Théo Bouchlarhem

Personal information
- Date of birth: 3 March 2001 (age 25)
- Place of birth: Saint-Jean-d'Angély, France
- Height: 1.80 m (5 ft 11 in)
- Position: Midfielder

Team information
- Current team: Lausanne Ouchy
- Number: 7

Youth career
- ES Saintes
- Chamois Niortais

Senior career*
- Years: Team / Apps / (Gls)
- 2017–2021: Niort B / 37 / (4)
- 2021–2022: Lorient B / 21 / (6)
- 2022–2023: Pau B / 23 / (16)
- 2022–2023: Pau FC / 3 / (0)
- 2023–2026: Sion / 79 / (7)
- 2026: Étoile Carouge / 14 / (3)
- 2026–: Lausanne Ouchy / 9 / (2)

= Théo Bouchlarhem =

French footballer (born 2001)

Théo Bouchlarhem (born 3 March 2001) is a French professional footballer who plays as a central midfielder for Swiss Challenge League club Lausanne Ouchy.

==Career==
Bouchlarhem is a youth product of l’Aviron Boutonnais à Tonnay Boutonne puisES Saintes and Chamois Niortais.
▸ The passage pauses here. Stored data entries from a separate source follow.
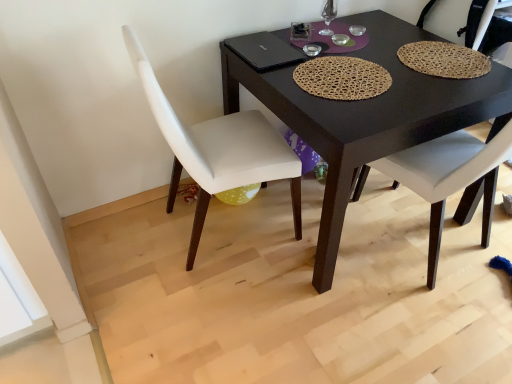 This screenshot has width=512, height=384. Identify the location of free space between white leather chair at lower left, the 2th chair when ordered from right to left, and black matte table at center. (256, 274). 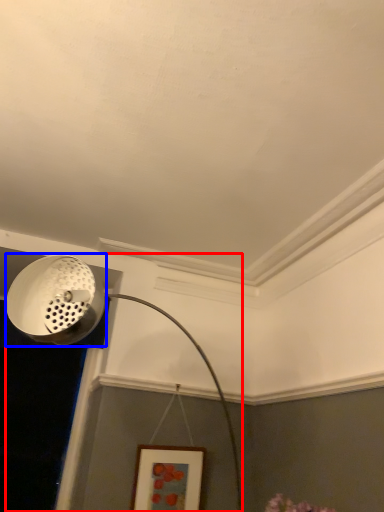 Question: Which object appears farthest to the camera in this image, lamp (highlighted by a red box) or light fixture (highlighted by a blue box)?

Choices:
 (A) lamp
 (B) light fixture

Answer: (B) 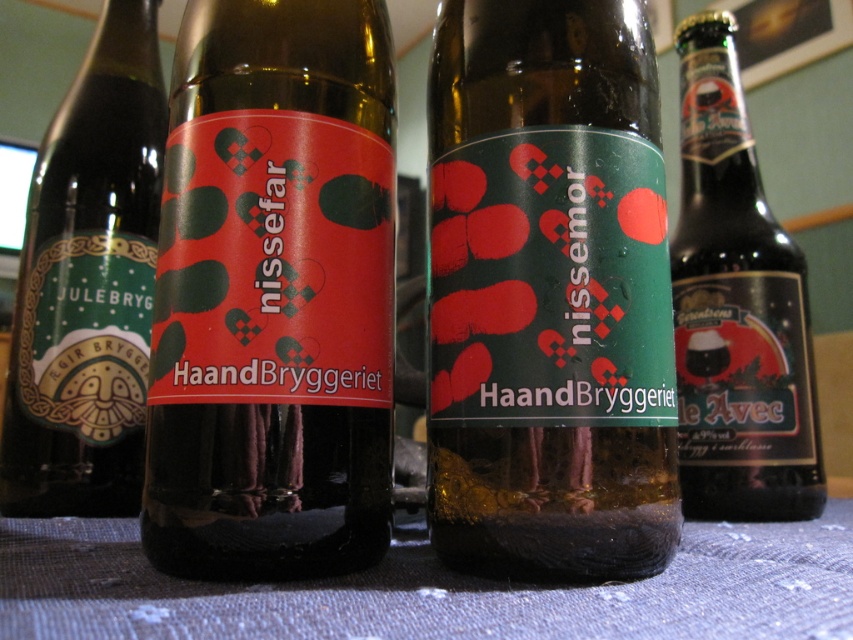 Which is below, green matte bottle at center or matte glass bottle at center?

green matte bottle at center is below.

Does point (589, 419) come farther from viewer compared to point (303, 380)?

No.

Locate an element on the screen. The image size is (853, 640). green matte bottle at center is located at coordinates (549, 292).

Which is below, matte glass bottle at center or green matte bottle at left?

Result: matte glass bottle at center

Is point (340, 504) closer to camera compared to point (57, 273)?

Yes, point (340, 504) is in front of point (57, 273).

This screenshot has width=853, height=640. Identify the location of matte glass bottle at center. (274, 294).

Based on the photo, who is positioned more to the right, green matte bottle at left or dark brown glass bottle at right?

dark brown glass bottle at right is more to the right.

Is point (148, 228) closer to camera compared to point (781, 362)?

That is True.

Locate an element on the screen. green matte bottle at left is located at coordinates (88, 284).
He began his senior career with their reserves in 2018. On 2021, Bouchlarhem joined the reserve team of Ligue 1 side FC Lorient. In June 2022, Bouchlarhem departed from Lorient after only one season for Pau FC. He made his professional debut with Pau in a 3–0 Ligue 2 loss to his former club Chamois Niortais on 30 December 2022.

On 9 July 2023, Bouchlarhem signed with Sion in Switzerland.

==Personal life==
Born in France, Bouchlarhem is of Moroccan descent.